Your assignment: Please write out the final portion of the records below exactly: the line containing "Poljska – Austrija 1-3", every line after it, and nothing else.

[Dataset records Boundary: Start]

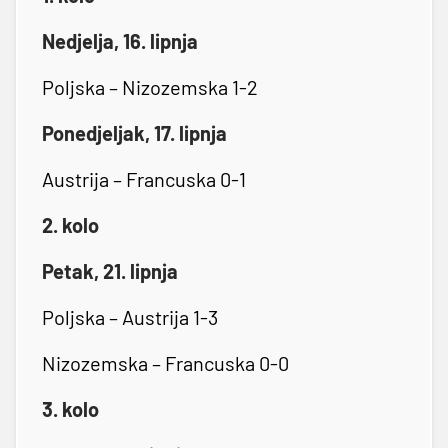
Nedjelja, 16. lipnja
Poljska – Nizozemska 1-2
Ponedjeljak, 17. lipnja
Austrija – Francuska 0-1
2. kolo
Petak, 21. lipnja
Poljska – Austrija 1-3
Nizozemska – Francuska 0-0
3. kolo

[Dataset records Boundary: End]

Finished task:
Poljska – Austrija 1-3
Nizozemska – Francuska 0-0
3. kolo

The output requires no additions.